By Emily Badger
Ever since the BP oil spill, the Public Laboratory for Open Technology and Science has been trying to help amateur researchers explore their communities for evidence of oil contaminants and pollution. The project began with balloon-mapping, a good tool for gathering aerial views of environmental damage. But if you really want persuasive signs of, say, an oil spill, you need a chemical snapshot, not a photographic one.
You need, well, a spectrometer. "It was kind of a surprise to us, a grassroots science community, to realize that when people wanted to identify an unknown substance, there's this completely ubiquitous device that's used in almost all branches of the sciences in different ways," says Public Lab research coordinator Jeff Warren, who counts himself among the community's members without a formal science background. "It really does sound kind of like a Star Trek device."
Spectrometers come in a number of different forms, but all of them perform the same basic function, diffracting light shone through a substance to reveal a kind of color fingerprint that corresponds to its chemical makeup. When the EPA wants to test soil or water samples, it sends them to a spectrometer. If a community group wants to ship a sample to a lab for testing, that goes to a spectrometer, too. Suffice it to say, most of us don't have one of these things lying around.
And so Public Lab developed one--something DIY, affordable, that you can order over the Internet (like their balloon-mapping kits). For 35 bucks, maybe you can't assemble the kind of tool a laboratory scientist might use to identify fine components in a soil sample. But Public Lab was aiming for something that could answer a simpler question: Is that oil in my lagoon?

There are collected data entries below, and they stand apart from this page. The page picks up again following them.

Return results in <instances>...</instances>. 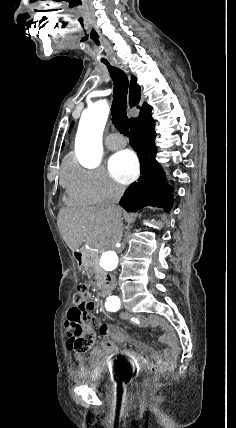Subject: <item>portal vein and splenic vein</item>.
Wrapping results in <instances>:
<instances>
[{
  "mask_svg": "<svg viewBox=\"0 0 236 428\" xmlns=\"http://www.w3.org/2000/svg\"><path fill=\"white\" fill-rule=\"evenodd\" d=\"M91 246H95V244H91Z\"/></svg>",
  "mask_w": 236,
  "mask_h": 428,
  "instance_id": "18ae733b",
  "label": "portal vein and splenic vein"
}]
</instances>
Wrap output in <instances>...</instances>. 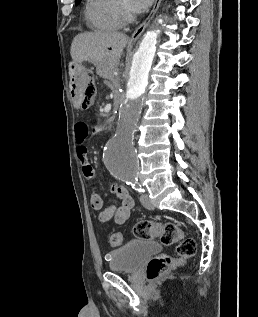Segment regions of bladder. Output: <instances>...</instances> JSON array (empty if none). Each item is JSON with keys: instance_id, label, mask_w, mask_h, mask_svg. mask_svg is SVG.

"It was kind of an article of faith for a while that we should be pursing this and it wasn't a waste of time," Warren says. But the thing really seemed remarkably simple once the group started researching it. Public Lab found DIY scientists building spectrometers out of toilet paper rolls and pizza boxes. "We thought, well wait a second, are they really that simple to build?" Warren recalls. "I guess in some ways the answer is yes. In some ways the answer is no."
It's fairly simple to construct something that diffracts light just like a prism does. The trickier part is capturing and recording that data for analysis. The simplest $35 edition Public Lab is now shipping out to its Kickstarter supporters is composed of laughably simple MacGyver-like parts: a $9 web camera and USB cable, a slice of a DVD-R that functions like the prism, some black paper, Velcro, and double-sided tape. Inside the little box, the DVD-R diffracts the light, and the web camera snaps an image of the rainbow-like pattern that emerges from the other side. Picture the album cover to Pink Floyd's The Dark Side of the Moon. "Literally that's a diagram of the interior of our spectrometer," Warren laughs. The software Public Lab has been developing to accompany the tool then graphs the results.
Warren and others have been working on churning out nearly a thousand of these kits for people who supported the project earlier this fall on the Kickstarter campaign. But anyone else can pre-order one now for likely some time in February. The non-profit organization is a DIY community, which means you're expected to spend half an hour or so assembling this spectrometer when it arrives (with instructions). This whole community only works, Warren says, because its members are eager to roll up their own sleeves. Public Lab doesn't produce consumer electronics. If you order a kit, it will come with a note welcoming you to the citizen-science fold. "We want to make sure you know you're not just a customer," Warren says. "You're a collaborator, a contributor."
The hardest part of all of this, Warren says, has not been designing a cheap instrument, but designing a cheap instrument that anyone can learn to use without being overwhelmed by the technology. "We have this balance we're trying to seek," he says. Want to know exactly how the thing works? "Half of me wants to say `don't worry about it'--the Apple approach. I kind of hate that in some ways, it's patronizing to me if someone wants to learn and understand things. But you also want to think, once something is abstracted and made easy, then people can simply use it as a tool."
He doesn't want you to make serious decisions about your safety and health based on the data from a homemade spectrometer. This is an ongoing experiment, one that will evolve as more people join it and improve the tool. If you built your own car from scratch, Warren says, you'd probably want to drive it around a parking lot before speeding onto the highway. But Warren hopes that ultimately you'll be able it identify metals in your vegetable garden, or signs of oil in a waterway that the EPA should look into. Maybe this just helps your low-budget community group decide where to spend scarce resources sending samples off to a high-tech lab. At any rate, for $35 or $40, it's probably a good investment.